:: Provided records
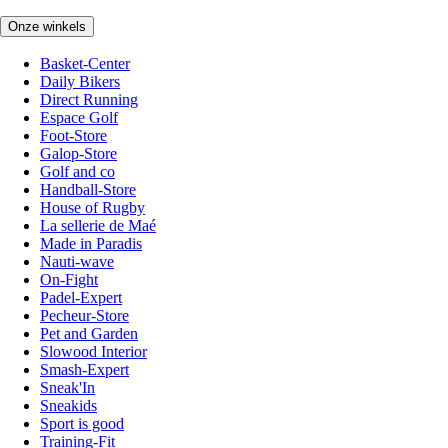
Onze winkels
Basket-Center
Daily Bikers
Direct Running
Espace Golf
Foot-Store
Galop-Store
Golf and co
Handball-Store
House of Rugby
La sellerie de Maé
Made in Paradis
Nauti-wave
On-Fight
Padel-Expert
Pecheur-Store
Pet and Garden
Slowood Interior
Smash-Expert
Sneak'In
Sneakids
Sport is good
Training-Fit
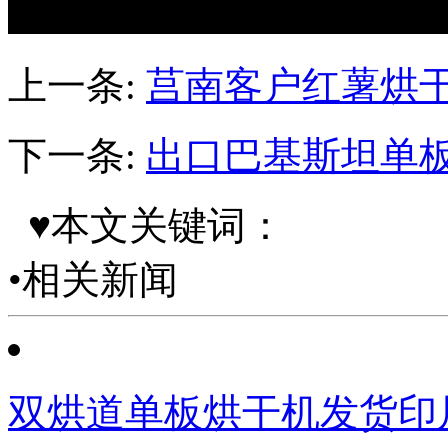
上一条:
莒南客户红薯烘
下一条:
出口巴基斯坦单
♥本文关键词：
•相关新闻
双烘道单板烘干机发货印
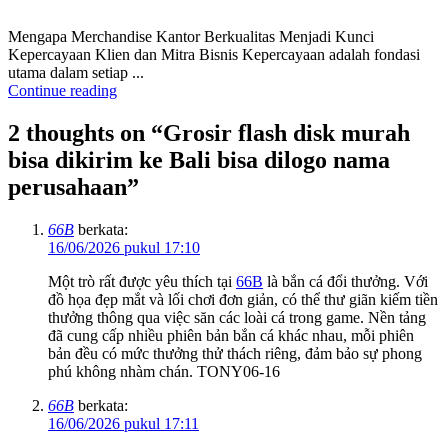
Mengapa Merchandise Kantor Berkualitas Menjadi Kunci
Kepercayaan Klien dan Mitra Bisnis Kepercayaan adalah fondasi
utama dalam setiap ...
Continue reading
2 thoughts on “
Grosir flash disk murah
bisa dikirim ke Bali bisa dilogo nama
perusahaan
”
66B
berkata:
16/06/2026 pukul 17:10
Một trò rất được yêu thích tại
66B
là bắn cá đổi thưởng. Với
đồ họa đẹp mắt và lối chơi đơn giản, có thể thư giãn kiếm tiền
thưởng thông qua việc săn các loài cá trong game. Nền tảng
đã cung cấp nhiều phiên bản bắn cá khác nhau, mỗi phiên
bản đều có mức thưởng thử thách riêng, đảm bảo sự phong
phú không nhàm chán. TONY06-16
66B
berkata:
16/06/2026 pukul 17:11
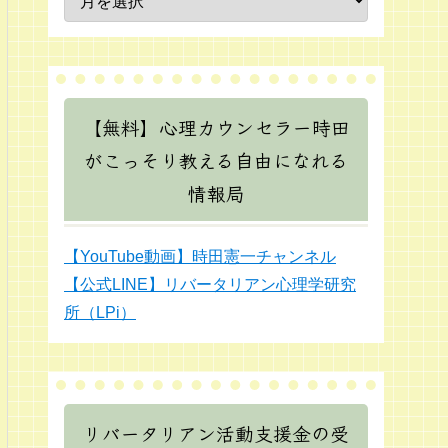
【無料】心理カウンセラー時田
がこっそり教える自由になれる
情報局
【YouTube動画】時田憲一チャンネル
【公式LINE】リバータリアン心理学研究
所（LPi）
リバータリアン活動支援金の受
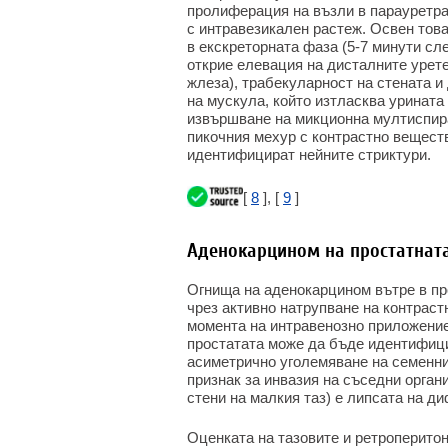
пролиферация на възли в парауретра
с интравезикален растеж. Освен тов
в екскреторната фаза (5-7 минути сл
открие елевация на дисталните урет
жлеза), трабекуларност на стената 
на мускула, който изтласква урината
извършване на микционна мултиспир
пикочния мехур с контрастно веществ
идентифицират нейните стриктури.
[
8
], [
9
]
Аденокарцином на простатнат
Огнища на аденокарцином вътре в пр
чрез активно натрупване на контраст
момента на интравенозно приложение
простатата може да бъде идентифици
асиметрично уголемяване на семенни
признак за инвазия на съседни органи
стени на малкия таз) е липсата на д
Оценката на тазовите и ретроперито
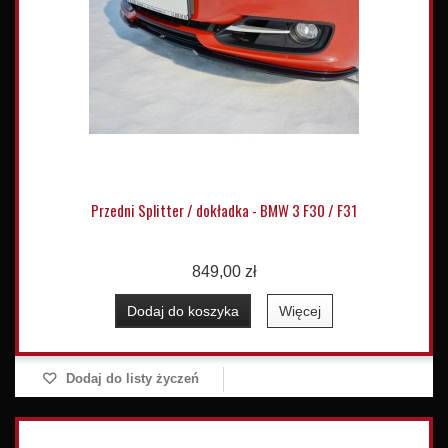
Przedni Splitter / dokładka - BMW 3 F30 / F31
849,00 zł
Dodaj do koszyka
Więcej
Dodaj do listy życzeń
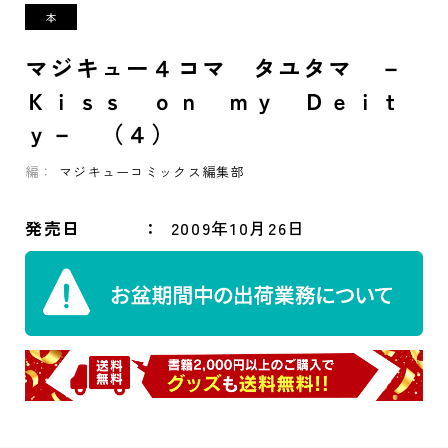
マジキュー４コマ タユタマ －
Ｋｉｓｓ ｏｎ ｍｙ Ｄｅｉｔ
ｙ－ （４）
編：
マジキューコミックス編集部
発売日
2009年10月26日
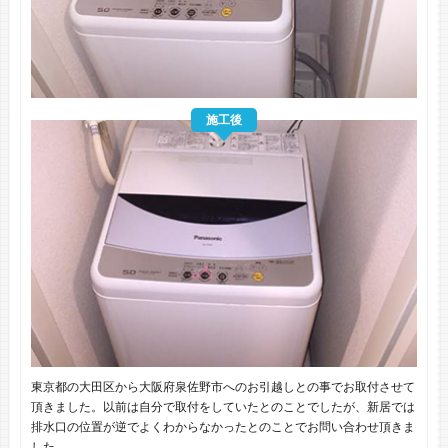
施工後
東京都の大田区から大阪府泉佐野市へのお引越しとの事でお取付させて
頂きました。以前は自分で取付をしていたとのことでしたが、新居では
排水口の位置が逆でよくわからなかったとのことでお問い合わせ頂きま
した。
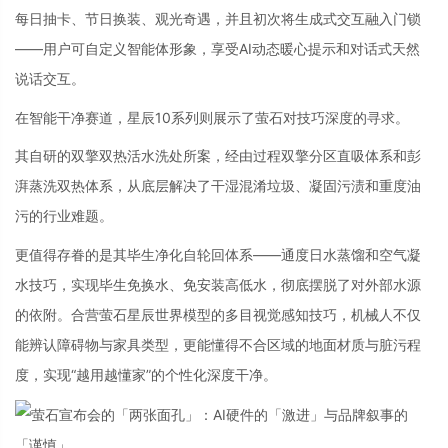
每日抽卡、节日换装、观光奇遇，并且初次将生成式交互融入门锁
——用户可自定义智能体形象，享受AI动态暖心提示和对话式天然
说话交互。
在智能干净赛道，星辰10系列则展示了萤石对技巧深度的寻求。
其自研的双擎双热活水洗处所案，经由过程双擎分区直吸体系和彭
湃蒸洗双热体系，从底层解决了干湿混淆垃圾、凝固污渍和重度油
污的行业难题。
更值得存眷的是其毕生净化自轮回体系——通度日水蒸馏和空气凝
水技巧，实现毕生免换水、免安装高低水，彻底摆脱了对外部水源
的依附。合营萤石星辰世界模型的多目视觉感知技巧，机械人不仅
能辨认障碍物与家具类型，更能懂得不合区域的地面材质与脏污程
度，实现“越用越懂家”的个性化深度干净。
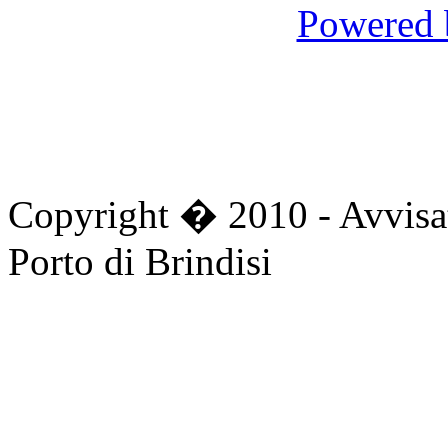
Powered 
Copyright � 2010 - Avvisat
Porto di Brindisi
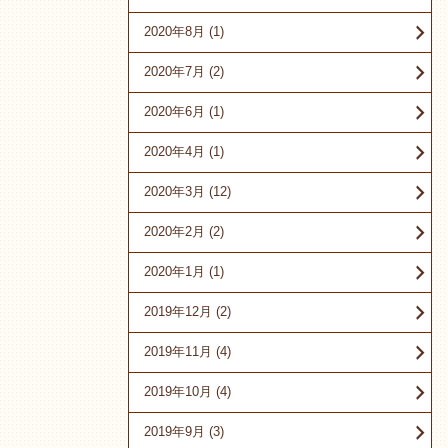
2020年8月
(1)
2020年7月
(2)
2020年6月
(1)
2020年4月
(1)
2020年3月
(12)
2020年2月
(2)
2020年1月
(1)
2019年12月
(2)
2019年11月
(4)
2019年10月
(4)
2019年9月
(3)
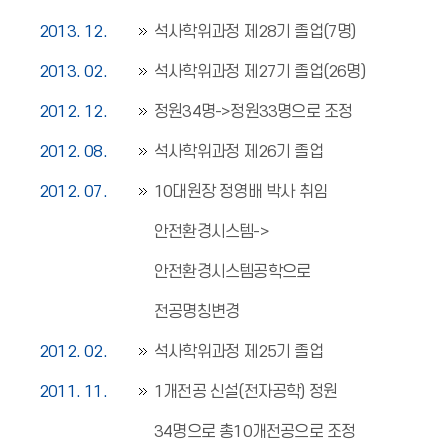
2013. 12.
석사학위과정 제28기 졸업(7명)
2013. 02.
석사학위과정 제27기 졸업(26명)
2012. 12.
정원34명->정원33명으로 조정
2012. 08.
석사학위과정 제26기 졸업
2012. 07.
10대원장 정영배 박사 취임
안전환경시스템->
안전환경시스템공학으로
전공명칭변경
2012. 02.
석사학위과정 제25기 졸업
2011. 11.
1개전공 신설(전자공학) 정원
34명으로 총10개전공으로 조정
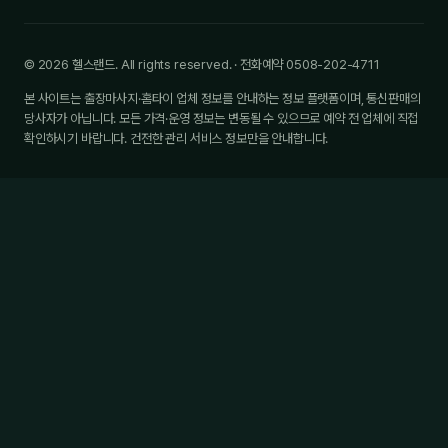
© 2026 헬스랜드. All rights reserved. · 전화예약 0508-202-4711
본 사이트는 출장마사지·홈타이 업체 정보를 안내하는 정보 플랫폼이며, 통신판매의
당사자가 아닙니다. 모든 가격·운영 정보는 변동될 수 있으므로 예약 전 업체에 직접
확인하시기 바랍니다. 건전한 관리 서비스 정보만을 안내합니다.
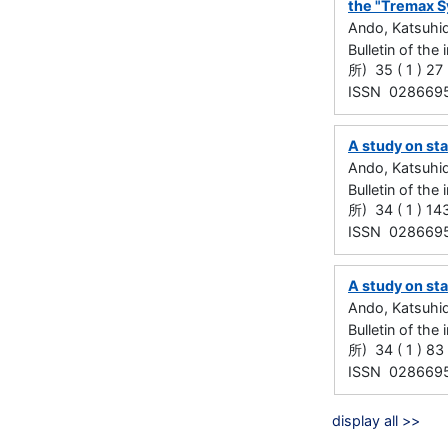
the "Tremax S
Ando, Katsuhi
Bulletin of t
所) 35 ( 1 ) 27
ISSN 028669
A study on st
Ando, Katsuhi
Bulletin of t
所) 34 ( 1 ) 14
ISSN 028669
A study on st
Ando, Katsuhi
Bulletin of t
所) 34 ( 1 ) 83
ISSN 028669
display all >>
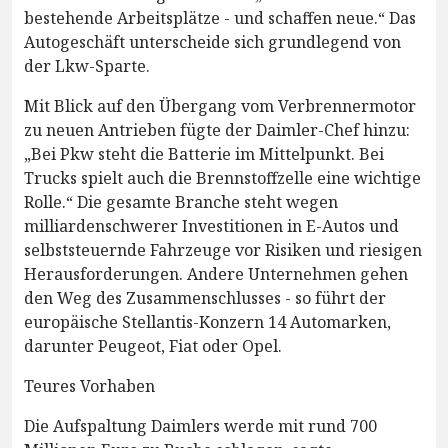
bestehende Arbeitsplätze - und schaffen neue.“ Das
Autogeschäft unterscheide sich grundlegend von
der Lkw-Sparte.
Mit Blick auf den Übergang vom Verbrennermotor
zu neuen Antrieben fügte der Daimler-Chef hinzu:
„Bei Pkw steht die Batterie im Mittelpunkt. Bei
Trucks spielt auch die Brennstoffzelle eine wichtige
Rolle.“ Die gesamte Branche steht wegen
milliardenschwerer Investitionen in E-Autos und
selbststeuernde Fahrzeuge vor Risiken und riesigen
Herausforderungen. Andere Unternehmen gehen
den Weg des Zusammenschlusses - so führt der
europäische Stellantis-Konzern 14 Automarken,
darunter Peugeot, Fiat oder Opel.
Teures Vorhaben
Die Aufspaltung Daimlers werde mit rund 700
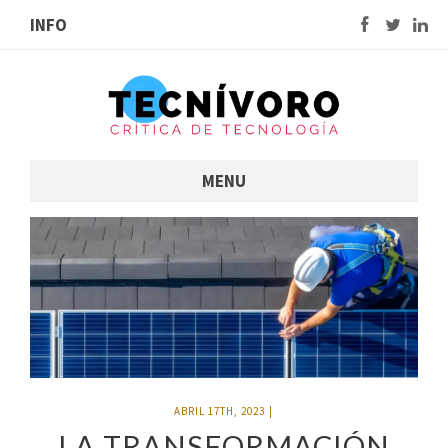
INFO
MENU
ABRIL 17TH, 2023
|
LA TRANSFORMACIÓN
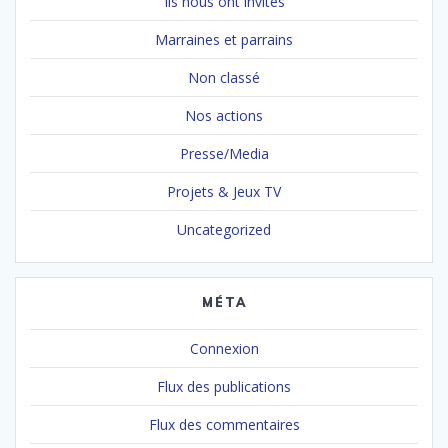
Ils nous ont invités
Marraines et parrains
Non classé
Nos actions
Presse/Media
Projets & Jeux TV
Uncategorized
MÉTA
Connexion
Flux des publications
Flux des commentaires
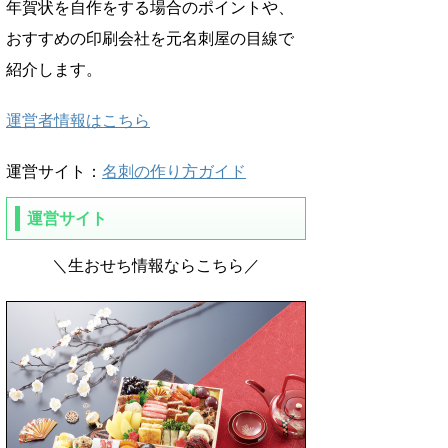
年賀状を自作をする場合のポイントや、
おすすめの印刷会社を元名刺屋の目線で
紹介します。
運営者情報はこちら
運営サイト：
名刺の作り方ガイド
運営サイト
＼生おせち情報ならこちら／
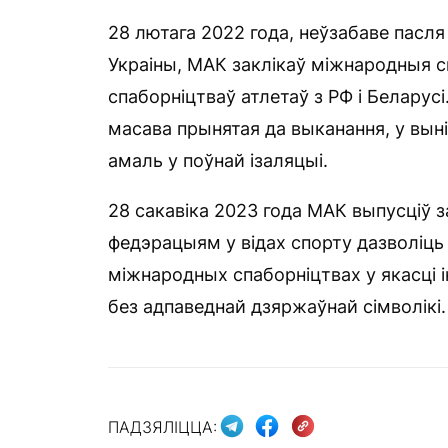
28 лютага 2022 года, неўзабаве пасля
Украіны, МАК заклікаў міжнародныя 
спаборніцтваў атлетаў з РФ і Беларус
масава прынятая да выканання, у вынік
амаль у поўнай ізаляцыі.
28 сакавіка 2023 года МАК выпусціў 
федэрацыям у відах спорту дазволіць 
міжнародных спаборніцтвах у якасці 
без адпаведнай дзяржаўнай сімволікі.
ПАДЗЯЛІЦЦА:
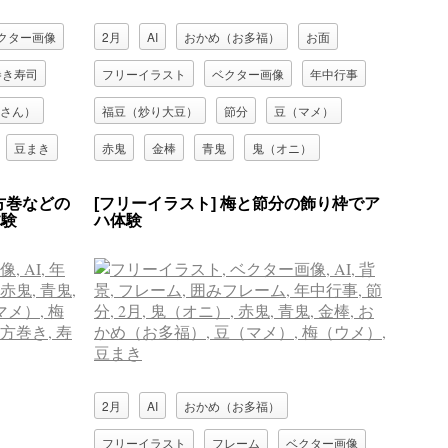
クター画像
2月
AI
おかめ（お多福）
お面
巻き寿司
フリーイラスト
ベクター画像
年中行事
さん）
福豆（炒り大豆）
節分
豆（マメ）
豆まき
赤鬼
金棒
青鬼
鬼（オニ）
方巻などの
[フリーイラスト] 梅と節分の飾り枠でア
体験
ハ体験
2月
AI
おかめ（お多福）
フリーイラスト
フレーム
ベクター画像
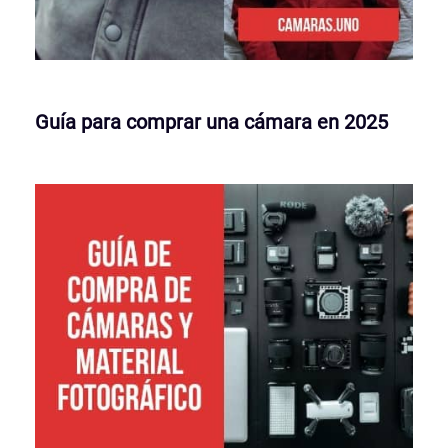
Guía para comprar una cámara en 2025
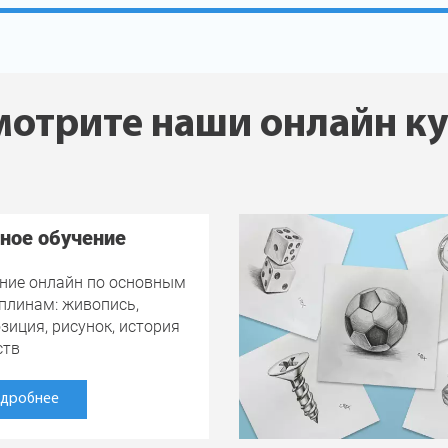
отрите наши онлайн к
ное обучение
ние онлайн по основным
плинам: живопись,
зиция, рисунок, история
ств
дробнее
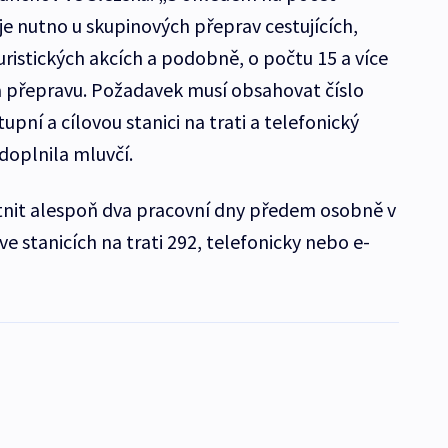
e nutno u skupinových přeprav cestujících,
turistických akcích a podobně, o počtu 15 a více
a přepravu. Požadavek musí obsahovat číslo
tupní a cílovou stanici na trati a telefonický
doplnila mluvčí.
nit alespoň dva pracovní dny předem osobně v
e stanicích na trati 292, telefonicky nebo e-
::::
Your answer must be every line from the entries that contains the string "Flux", copied as it stands.

Flux des publications
Flux des commentaires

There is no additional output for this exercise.